Da un paio d'anni Giorgio Albertazzi sta girando i teatri d'Italia con una delle più grandi opere di William Shakespeare: "Il mercante di venezia". Lo spettacolo è prodotto da Ghione Produzioni e la consulenza musicale è di Davide Cavuti. L’attore toscano interpreta Shylock, il ricco e cinico ebreo che presta tremila ducati al mercante Antonio, a condizione di riaverli entro tre mesi pena la consegna di una libbra di carne viva. Il mercante è impersonato da Franco Castellano.
Vera e propria icona dei palcoscenici nazionali, Albertazzi giganteggia nella commedia in cui i temi del denaro, della religione e del potere si intrecciano alle vicende amorose di tre ragazzi. L’opera mostra un Albertazzi freddo e spietato, caparbio nella prima parte dell’opera, assetato di riscatto verso una città che lo tiene ai margini e diviene fragile poi, quasi indifeso, vessato dalla comunità cristiana.
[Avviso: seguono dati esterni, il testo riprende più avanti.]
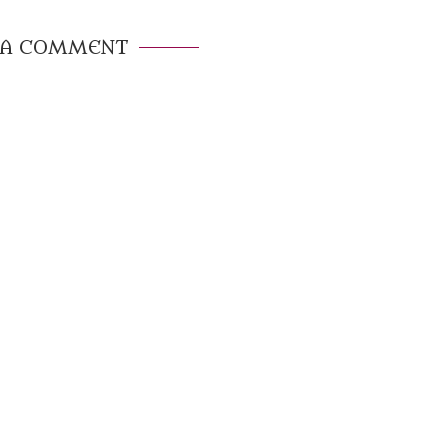
 A COMMENT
Spiega il regista Giancarlo Marinelli: "Ho visto e soprattutto letto la riduzione (o forse l’ampliamento, o forse la perizia poetico ermeneutica) firmata da Giorgio Albertazzi, e mi sono bastate poche parole per risolvere il mistero: “Dovrebbe essere giorno secondo lo schema spazio-tempo, invece per noi è sera. Diciamo tramonto”, scrive Albertazzi. Giorgio Albertazzi ha fatto del Mercante un perfetto ibrido che sembra ora scritto da Strindberg e ora da Sartre, passando per la lussuria di Baffo e per i giocosi azzardi di Goldoni. Ha subito capito, fin dai vagiti della luce, che qui l’alba e il mattino (sommariamente intesi come il primordio della vita e quindi la giovinezza), e il tramonto e la sera (da considerarsi come tenebra, come male: come Shylock), sono di fatto non distinguibili: è come se i giovani veneziani e il vecchio ebreo siano cerchi nell’acqua creati dallo stesso sasso, riflessi specchianti dello stesso corpo, della stessa vita. Shylock è l’uomo più bello e più giovane che io conosca. È Giorgio Albertazzi".